Penalties for non-compliance (and the failure to modify or discontinue that non-compliance) with the Code are significant. Case reports may be made publicly available via the Advertising Standards Bureau website or referred to the relevant enforcement governmental agencies such as the Australian Competition and Consumer Commission (ACCC). To that end, the ACCC have indicated their willingness to implement and impose penalties for breaches of the Code. Where such breaches of the Code are deemed to be misleading or deceptive under the Australian Consumer Law, penalties could be up to A$500,000 for individuals and for corporations, the greater of A$10 million, 3 times the value of the benefit received, or where the benefit cannot be calculated, 10 per cent of annual turnover in the preceding 12 months.

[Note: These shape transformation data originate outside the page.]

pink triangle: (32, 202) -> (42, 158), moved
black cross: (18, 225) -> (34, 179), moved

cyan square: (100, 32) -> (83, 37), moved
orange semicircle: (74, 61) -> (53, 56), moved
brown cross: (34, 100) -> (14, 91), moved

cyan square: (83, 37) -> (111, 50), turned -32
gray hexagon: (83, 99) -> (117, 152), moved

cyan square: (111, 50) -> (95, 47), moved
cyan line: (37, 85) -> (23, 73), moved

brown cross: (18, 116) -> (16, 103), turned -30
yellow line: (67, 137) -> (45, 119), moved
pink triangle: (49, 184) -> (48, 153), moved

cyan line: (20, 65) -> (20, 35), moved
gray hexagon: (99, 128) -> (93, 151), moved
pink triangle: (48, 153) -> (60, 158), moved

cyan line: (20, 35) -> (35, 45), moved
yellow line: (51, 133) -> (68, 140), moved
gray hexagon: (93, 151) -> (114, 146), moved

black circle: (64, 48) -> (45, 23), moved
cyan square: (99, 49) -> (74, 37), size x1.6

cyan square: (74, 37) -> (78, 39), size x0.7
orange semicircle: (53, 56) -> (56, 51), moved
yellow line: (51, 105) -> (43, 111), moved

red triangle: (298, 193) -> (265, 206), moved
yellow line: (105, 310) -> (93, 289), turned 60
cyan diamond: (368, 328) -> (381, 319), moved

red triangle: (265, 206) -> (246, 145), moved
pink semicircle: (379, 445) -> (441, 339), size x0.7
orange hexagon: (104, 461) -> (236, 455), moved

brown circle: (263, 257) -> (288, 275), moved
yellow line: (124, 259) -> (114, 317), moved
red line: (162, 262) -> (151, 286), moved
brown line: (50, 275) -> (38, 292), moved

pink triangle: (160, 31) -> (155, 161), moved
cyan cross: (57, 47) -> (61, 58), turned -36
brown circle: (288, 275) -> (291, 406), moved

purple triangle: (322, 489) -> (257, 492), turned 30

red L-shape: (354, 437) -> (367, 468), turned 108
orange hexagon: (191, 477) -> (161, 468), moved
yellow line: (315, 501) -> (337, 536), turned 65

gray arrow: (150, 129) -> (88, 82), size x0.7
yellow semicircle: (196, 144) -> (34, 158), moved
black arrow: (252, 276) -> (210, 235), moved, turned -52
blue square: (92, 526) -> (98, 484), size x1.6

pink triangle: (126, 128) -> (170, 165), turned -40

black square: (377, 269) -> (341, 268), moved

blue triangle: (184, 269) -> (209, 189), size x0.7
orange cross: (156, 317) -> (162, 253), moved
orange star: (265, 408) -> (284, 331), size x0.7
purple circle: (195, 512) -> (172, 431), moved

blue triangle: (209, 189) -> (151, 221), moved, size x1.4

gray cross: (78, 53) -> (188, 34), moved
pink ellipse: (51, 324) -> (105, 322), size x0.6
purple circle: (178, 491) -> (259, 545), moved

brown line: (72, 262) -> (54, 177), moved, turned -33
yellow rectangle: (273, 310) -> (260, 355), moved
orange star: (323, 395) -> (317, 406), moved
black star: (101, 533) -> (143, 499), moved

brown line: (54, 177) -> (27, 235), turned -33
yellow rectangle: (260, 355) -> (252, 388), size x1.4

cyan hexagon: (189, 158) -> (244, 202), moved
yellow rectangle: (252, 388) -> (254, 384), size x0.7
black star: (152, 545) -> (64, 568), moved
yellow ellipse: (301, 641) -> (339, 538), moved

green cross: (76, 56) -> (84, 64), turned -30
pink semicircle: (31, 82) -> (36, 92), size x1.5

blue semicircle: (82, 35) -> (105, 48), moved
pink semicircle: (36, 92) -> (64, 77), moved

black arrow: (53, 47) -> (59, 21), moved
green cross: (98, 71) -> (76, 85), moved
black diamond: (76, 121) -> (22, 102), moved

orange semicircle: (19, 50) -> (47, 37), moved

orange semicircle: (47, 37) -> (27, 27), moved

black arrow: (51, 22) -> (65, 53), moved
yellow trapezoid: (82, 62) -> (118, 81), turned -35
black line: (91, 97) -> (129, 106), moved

This is a timely reminder for companies to review their internal marketing policies, particularly with respect to social media advertising. To the extent companies partner with social media influencers or key opinion leaders to promote their products, such marketing must comply with the Code, Australian Consumer Law and other relevant laws or codes pertaining to their particular industry.
For example, companies operating in the pharmaceutical or medical device industry must also be mindful of their obligations when using endorsements in their advertisements. Endorsements of therapeutic goods must comply with the Therapeutic Goods Advertising Code (No.2) 2018 (Cth) (TGAC) which requires advertisers to disclose the nature of endorsement and whether the person has received (or will receive) valuable consideration for the endorsement. Given the increased shift towards internet and social media advertising, the Therapeutic Goods Administration is also looking to update the TGAC and is currently seeking public consultation on amendments to the TGAC.